Saturday, March 12, 2011

Compassionate Brother (part 1)


…Esau ran to meet him, embraced him, hugged his neck, and kissed him. Then they both wept. – Genesis 33:4  (NET)

Jacob and Esau, the twin sons of Isaac and Rebekah, were estranged brothers.  Owing to the events recorded in the twenty-seventh chapter of Genesis, in which Jacob (at his mother’s insistence) presented himself before his father, in place of his brother, in order to receive his father’s blessing, Jacob feared Esau.  There, we hear Esau exclaim “He has tripped me up two times!  He took away my birthright,” referring to Esau’s “selling” of his birthright to Jacob as recorded in chapter twenty-five, “and now, look, he has taken away my blessing!” (27:36b)  We go on to find out that “Esau hated Jacob because of the blessing his father had given to his brother.  Esau said privately, ‘The time of mourning for my father is near; then I will kill my brother Jacob!” (27:41)  Clearly, hostility ran high.  For this reason, having effectively taken everything from his father that was supposed to fall to his brother---or at least all that was truly important (the birthright and the blessing), Jacob left the house of his father and mother, with instructions to do so until his “brother’s rage subsides” (27:44b). 

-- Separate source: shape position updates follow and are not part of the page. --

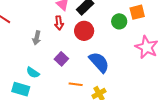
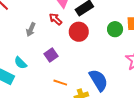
red arrow: (59, 23) -> (56, 19), turned 128
blue semicircle: (99, 62) -> (99, 80), moved

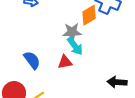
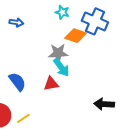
orange diamond: (89, 15) -> (76, 36), turned 50

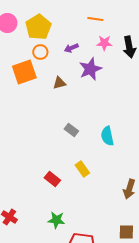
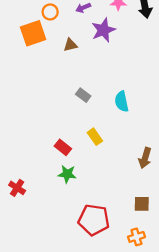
green star: (56, 220) -> (67, 174), moved

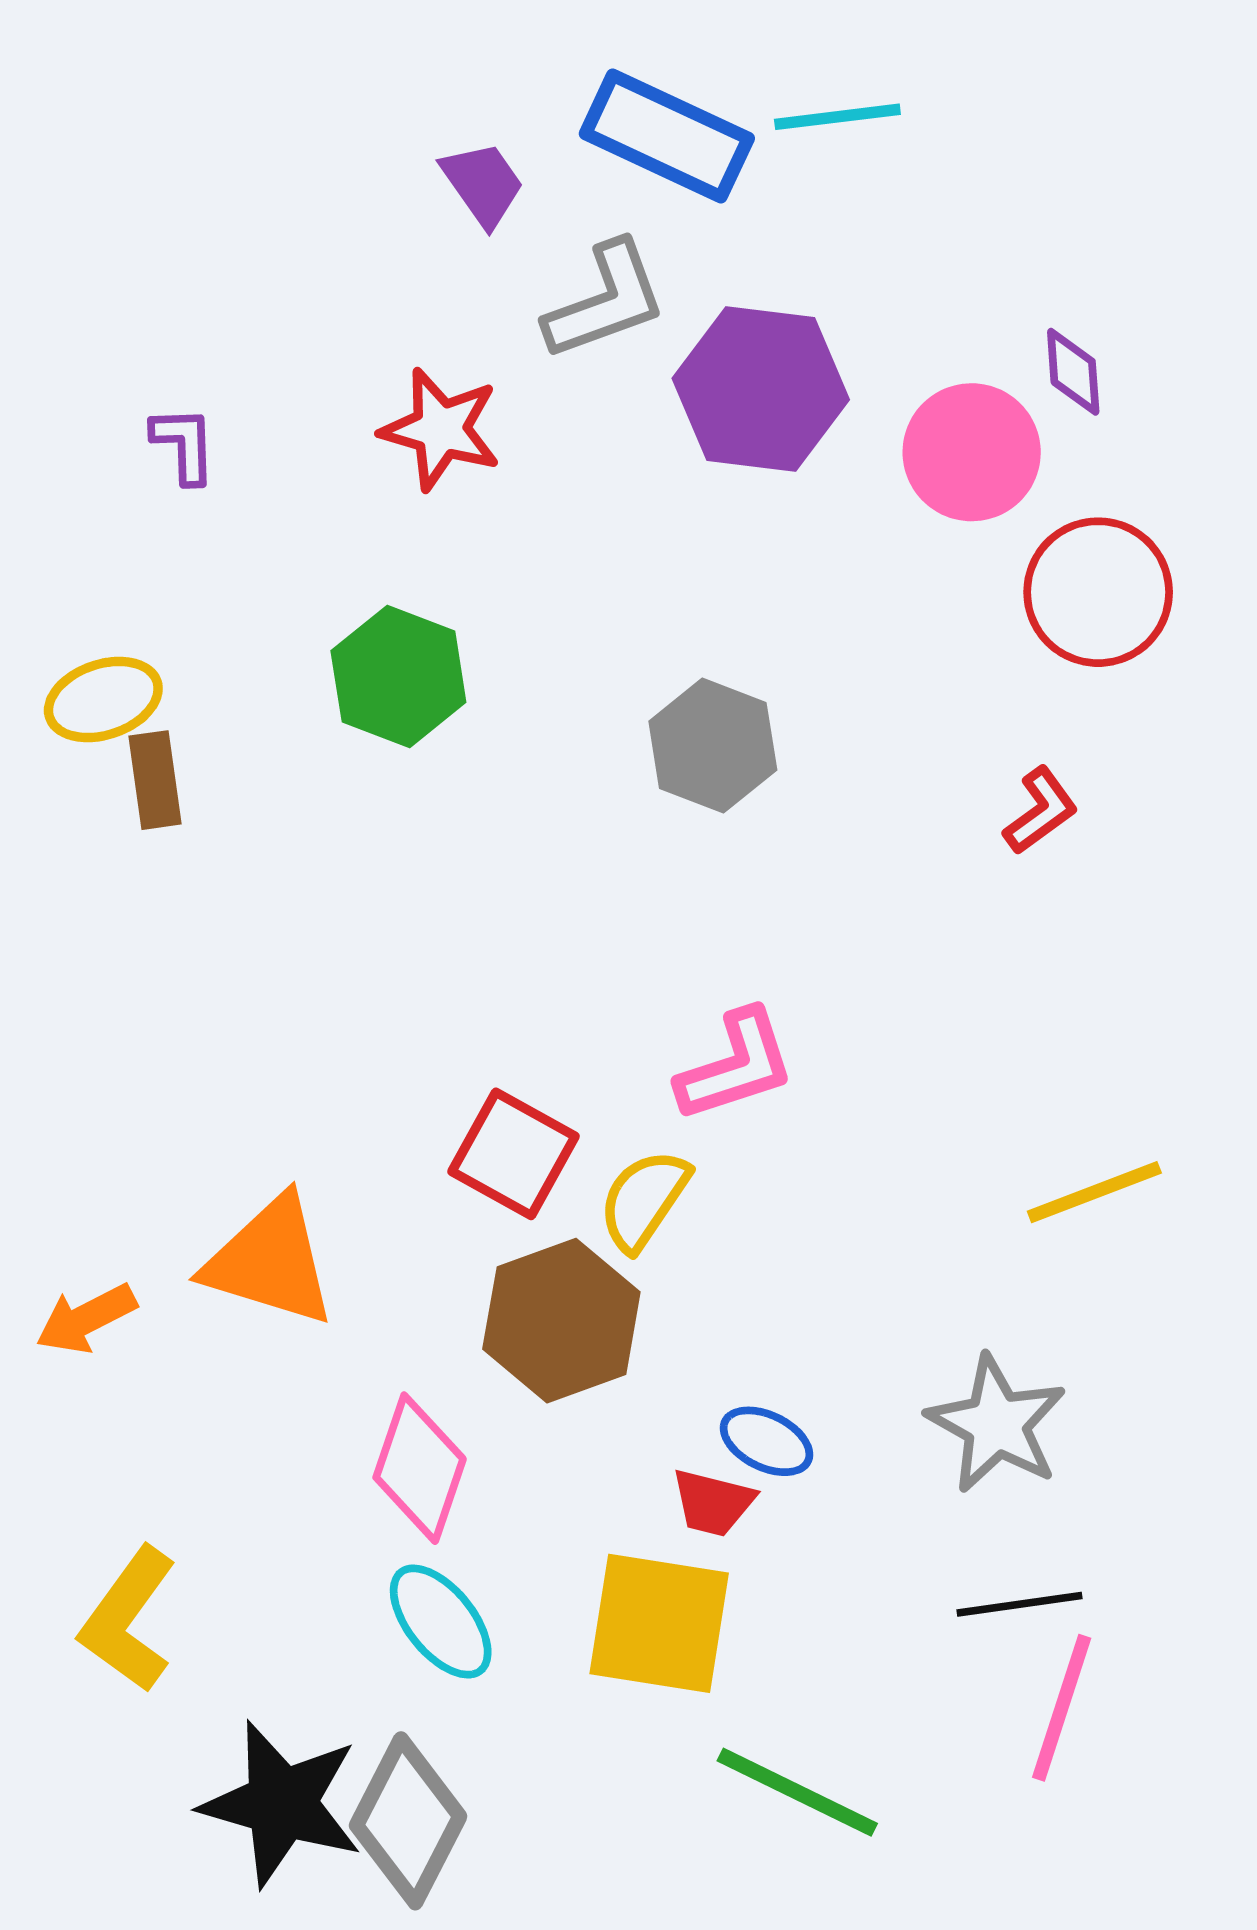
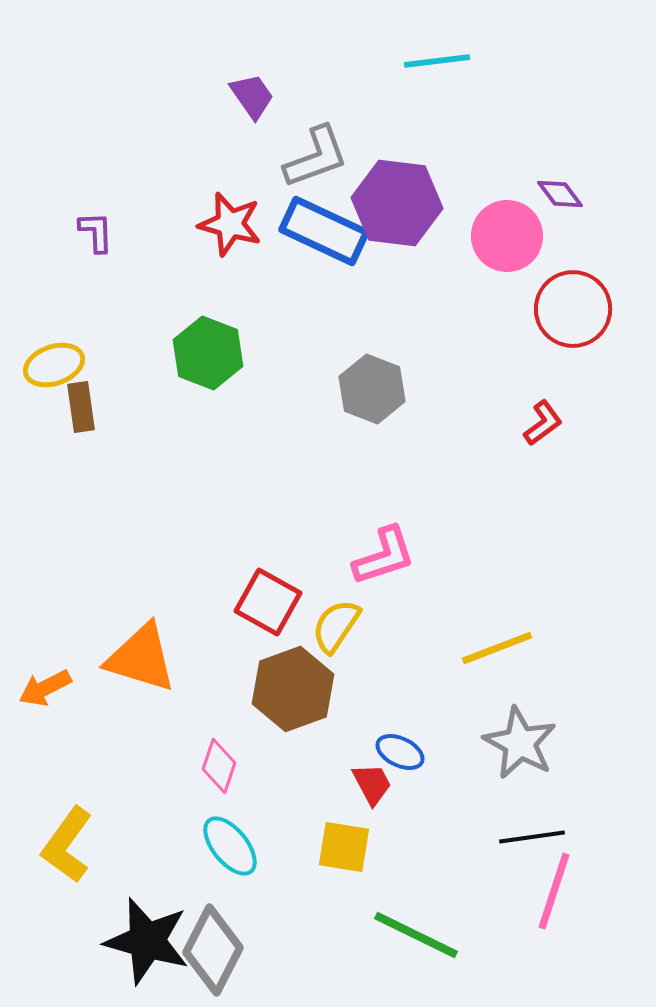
blue rectangle: (667, 136) -> (324, 231), moved
purple diamond: (1073, 372) -> (560, 194), turned -33
yellow line: (1094, 1192) -> (497, 648), moved
pink diamond: (420, 1468) -> (219, 766), size x0.7
red trapezoid: (713, 1503) -> (372, 784), turned -132
yellow square: (659, 1623) -> (344, 847), size x0.7

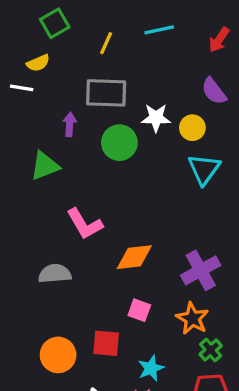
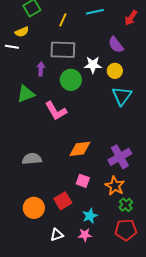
purple semicircle: (214, 91) -> (116, 45), moved
pink L-shape: (85, 224) -> (56, 111), moved
red square: (106, 343) -> (63, 201), turned -36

Of course, we know the story well.  Jacob went to live with his uncle, a man named Laban.  Before, during, and after arriving there, we admit that Jacob’s story is vivid and entertaining.  Needless to say, he lives quite the interesting life.  On the way to Laban’s place, Jacob has a dream of a “stairway erected on the earth with its top reaching to the heavens” (28:12b).  Undoubtedly, the alert reader (or hearer) will hear in this an echo of the story of the tower of Babel, as recorded in the eleventh chapter of Genesis.  There, following the great flood (which must have served as a motivating factor in their plans), we learn that “The whole earth had a common language and a common vocabulary” (11:1).  Thus, with this unifying factor, they said “Come, let’s build ourselves a city and a tower with its top in the heavens so that we may make a name for ourselves.  Otherwise we will be scattered across the face of the entire earth” (11:4).  Though we shall return to it, we here skip over the well-known result of this desire, to find that, after a short digression into the genealogy of Shem (11:10-26), we are introduced to Abram and to the first pronouncement (in a series of pronouncements) that would come to be referred to as the Abrahamic covenant. 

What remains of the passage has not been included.